Making the least reactive pay: A consumer penalty/reward mechanism for Demand Response programs

Dr Jacopo Torriti, University of Surrey

The orthodox approach for incentivising Demand Response (DR) programs is that utility losses from capital costs, installations and planning DR should be recovered under financial incentive mechanisms such as the Cost Recovery Mechanisms and the Lost Revenue Mechanisms. These mechanims aim to ensure that utilities have the right incentives in place to implement DR activities. The national smart metering roll-out in the UK means that utilities will already recover the capital costs associated with DR technology and recoup them through higher bills or upfront fees. This paper introduces a penalty/reward mechanism focusing on consumers. The utility DR planning costs are still recovered through payments from those consumers who do not react to price signals. In addition, those consumers who react to price signals, hence shifting loads, will be rewarded by paying less for their electricity consumption.
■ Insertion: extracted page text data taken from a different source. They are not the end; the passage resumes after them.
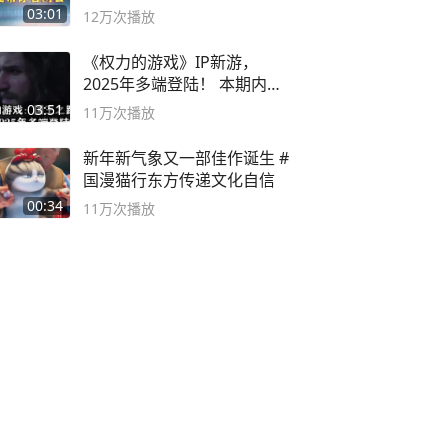
03:01
12万
次播放
《权力的游戏》IP新游，
2025年多端登陆！ 本期内容
概要
03:51
11万
次播放
新年新气象又一部佳作诞生 #
国漫猫行东方传递文化自信
00:34
11万
次播放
Because real-time incentives to residential consumers tend to fail due to the negligible amounts associated with net gains (and losses) for the individual consumer, in the proposed mechanism the regulator determines cumulative benchmarks which are matched against responses to price signals and caps the level of payments/rewards to avoid market distortions. The paper (i) presents an overview of existing financial incentive mechanisms for DR; (ii) introduces the penalty/reward mechanism aimed at fostering DR under the hypothesis of smart metering roll-out; (iii) considers the costs  faced by utilities for DR programs; (iv) assesses linear rate effects and value changes; and (v) introduces compensatory weights for those consumers who have physical or financial impedements.